Jennifer suspiró profundamente al advertir el brillo burlón de sus ojos. Sabía que debería escapar de aquella situación por una pura cuestión de supervivencia pero, después de todo, era una deuda de honor.

– Muy bien -declaró, intentando adoptar un tono tranquilo-. Puedes besarme durante cinco segundos exactos.

– Oh, no creo que necesitemos prolongarlo durante tanto tiempo -repuso Steven antes de plantarle un rápido beso en la mejilla-. Ya está. Ahora ya puedes abofetearme, si quieres…

– La verdad es que no tengo palabras para describir lo que me gustaría hacerte. Cuando pienso en tu comportamiento de anoche al dejarme pensar que eras un pobre actor mientras durante todo el tiempo… Y además, te quedaste con mis gemelos bajo engaño. Creo que deberías devolvérmelos.

– Eso no puede ser. Se los entregué al verdadero Mike Harker, con tu recado acerca del precio que podría conseguir por ellos.

– Ya es hora de que me vaya -dijo Jennifer, pronunciando las palabras con dificultad-. Te veré en la cena.

– Esperaré ansioso ese momento.

A la tarde siguiente, por pura casualidad, Steven pasó al lado de la casa de Jennifer después de ver a un cliente y se le ocurrió visitarla. Pensó que sería interesante verla en circunstancias «normales», y todavía lo sería mucho más sorprenderla con la guardia baja. Nada más pulsar el timbre oyó el sonido de unos pasos presurosos. De inmediato la puerta se abrió de golpe y Jennifer apareció ante él, suspirando de alivio.

– Gracias al cielo que has venido; estaba tan preocupada… No creo que tenga mucho tiempo para… ¡Vaya, si eres tú!

Las mujeres habían saludado a Steven de muchas maneras, desde «¡Cariño, qué alegría verte!», hasta «¿Cómo te atreves a asomar las narices por aquí otra vez?». Pero jamás lo habían saludado con tanto desdén.

– Sí, soy yo. Pero supongo que no era a mí a quien esperabas ver…

Sin responder a su comentario, Jennifer pasó de largo ante él y salió a la calle. Miró arriba y abajo, sin ver lo que estaba buscando, y emitió un gemido de frustración.

Steven apenas podía reconocerla. Iba vestida con unos viejos vaqueros y una enorme camisa que ocultaba todo lo que había esperado volver a ver. Su rostro estaba limpio de maquillaje y se había soltado la melena: un enorme contraste con la mujer elegante que había asistido a la cena de gala, o con la que había irrumpido de repente en su despacho.

– Es terrible -se quejó Jennifer mientras volvía a la casa y cerraba la puerta.
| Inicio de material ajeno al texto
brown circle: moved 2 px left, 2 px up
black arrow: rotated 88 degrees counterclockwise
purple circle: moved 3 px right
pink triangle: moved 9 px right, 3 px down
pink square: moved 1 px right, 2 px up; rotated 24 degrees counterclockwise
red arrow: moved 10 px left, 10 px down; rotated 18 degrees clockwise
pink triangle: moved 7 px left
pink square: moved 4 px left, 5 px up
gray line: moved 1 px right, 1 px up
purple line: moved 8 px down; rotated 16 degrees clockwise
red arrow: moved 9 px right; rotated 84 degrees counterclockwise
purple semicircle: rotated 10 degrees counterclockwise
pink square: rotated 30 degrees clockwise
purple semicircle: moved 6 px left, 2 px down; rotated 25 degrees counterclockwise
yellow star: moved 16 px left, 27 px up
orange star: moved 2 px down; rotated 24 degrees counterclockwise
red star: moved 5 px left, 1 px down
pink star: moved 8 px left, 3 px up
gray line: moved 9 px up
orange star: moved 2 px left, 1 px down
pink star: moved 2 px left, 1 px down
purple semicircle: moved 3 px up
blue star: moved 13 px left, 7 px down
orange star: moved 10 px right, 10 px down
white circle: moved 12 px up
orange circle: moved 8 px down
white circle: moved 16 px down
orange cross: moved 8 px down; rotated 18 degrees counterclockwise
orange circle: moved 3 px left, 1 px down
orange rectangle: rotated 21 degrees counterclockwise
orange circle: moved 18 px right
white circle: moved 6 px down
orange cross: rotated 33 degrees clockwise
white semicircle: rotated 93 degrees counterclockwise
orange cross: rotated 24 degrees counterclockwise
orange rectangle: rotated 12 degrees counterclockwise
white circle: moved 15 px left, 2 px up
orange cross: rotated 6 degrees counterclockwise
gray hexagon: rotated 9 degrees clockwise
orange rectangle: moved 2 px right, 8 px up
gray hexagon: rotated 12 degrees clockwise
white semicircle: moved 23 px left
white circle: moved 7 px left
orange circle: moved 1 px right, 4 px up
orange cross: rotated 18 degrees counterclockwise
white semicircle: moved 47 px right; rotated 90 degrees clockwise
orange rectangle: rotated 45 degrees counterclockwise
– Gracias. Siento que te haya disgustado tanto mi presencia…

– No, si no eres tú…

– ¿Quién te creías que era? -inquirió Steven.

– El veterinario -respondió, preocupada-. Zarpas está pariendo.

– ¿Zarpas?

– Mi gata. Bueno, estaba abandonada y la acogí en mi casa. No sabía que estaba embarazada, pero de repente me di cuenta de lo gorda que estaba…

– ¿Dónde está?

– Me las he arreglado para meterla en una caja, en el salón.

Steven siguió la dirección de su dedo y vio a la gata encogida en una gran caja con almohadones. Zarpas lo miró nerviosa, y él se dejó caer a su lado tocándole suavemente la barriguita.

– Sí, yo diría que tiene al menos cuatro dentro.

– ¿Sabes mucho de gatos? -inquirió Jennifer, esperanzada.

– Cuando era niño nuestro vecino tenía una gata que paría constantemente. Por alguna razón siempre venía a nuestro jardín a parir. Ella siempre prefería periódicos.

– Bien.

Jennifer corrió a la cocina y volvió con un fajo de periódicos. Steven levantó delicadamente a Zarpas para dejarla en los brazos de Jennifer, apartó los almohadones y forró la caja con los papeles. Cuando volvieron a colocarla en su lugar, la gata ronroneó agradecida y miró a Steven como si confiara plenamente en él.

– Sabes lo que está pensando, ¿verdad? -comentó Jennifer, esbozando una temblorosa sonrisa-. ¡Menos mal que hay alguien que sabe lo que hace!